Néanmoins, le Conseil d’Etat vient de rappeler que cet article ouvre une faculté juridique d’option. Si l’entreprise décide de l’appliquer, l’exercice de cette option a le caractère d’une décision de gestion qui lui est opposable.

En effet, dans l’affaire qu’a eu à connaître le Conseil d’Etat, une société avait imputé sur son déficit de l’exercice une plus-value réalisée à la suite de la cession de ses titres de participation dans une société à prépondérance immobilière.

Par la suite, le déficit réalisé avait été annulé par l’administration fiscale dans le cadre d’un redressement. L’Administration Fiscale avait donc considéré que la plus-value devait être imposée au taux normal de l’impôt sur les sociétés.

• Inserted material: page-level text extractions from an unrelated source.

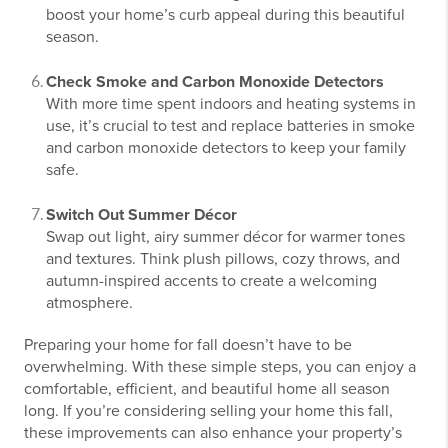
boost your home’s curb appeal during this beautiful
season.
Check Smoke and Carbon Monoxide Detectors
With more time spent indoors and heating systems in
use, it’s crucial to test and replace batteries in smoke
and carbon monoxide detectors to keep your family
safe.
Switch Out Summer Décor
Swap out light, airy summer décor for warmer tones
and textures. Think plush pillows, cozy throws, and
autumn-inspired accents to create a welcoming
atmosphere.
Preparing your home for fall doesn’t have to be
overwhelming. With these simple steps, you can enjoy a
comfortable, efficient, and beautiful home all season
long. If you’re considering selling your home this fall,
these improvements can also enhance your property’s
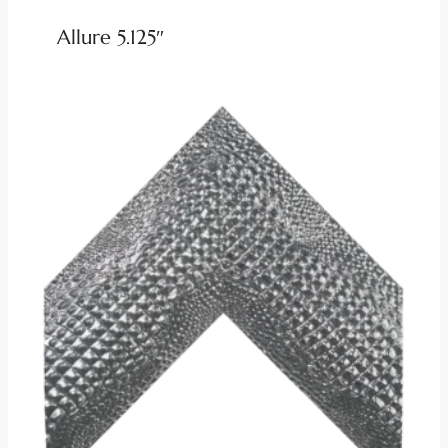
Allure 5.125″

La société, ayant décidé d’exercer l’option de l’article 39 quindecies I-1 du CGI, n’avait plus le droit de demander le bénéfice de l’imposition au taux réduit de la plus-value.

Ce cas d’espèce se rapproche d’une précédente affaire qu’avait jugé le Conseil d’Etat en 2011. Dans celle-ci, il avait refusé à une société qui avait initialement opté pour la compensation d’une plus-value et d’un déficit de formuler un choix différent lorsqu’un contrôle ultérieur avait révélé un supplément de plus-value net à long terme. L’Administration avait alors compensé ce supplément avec les déficits reportables sur l’exercice au cours duquel le contrôle avait été réalisé en considérant qu’il n’y avait pas lieu de lui appliquer le taux réduit.

Sources : CE, 28 décembre 2018, n°406709 – CE, 25 février 2011, n°338715.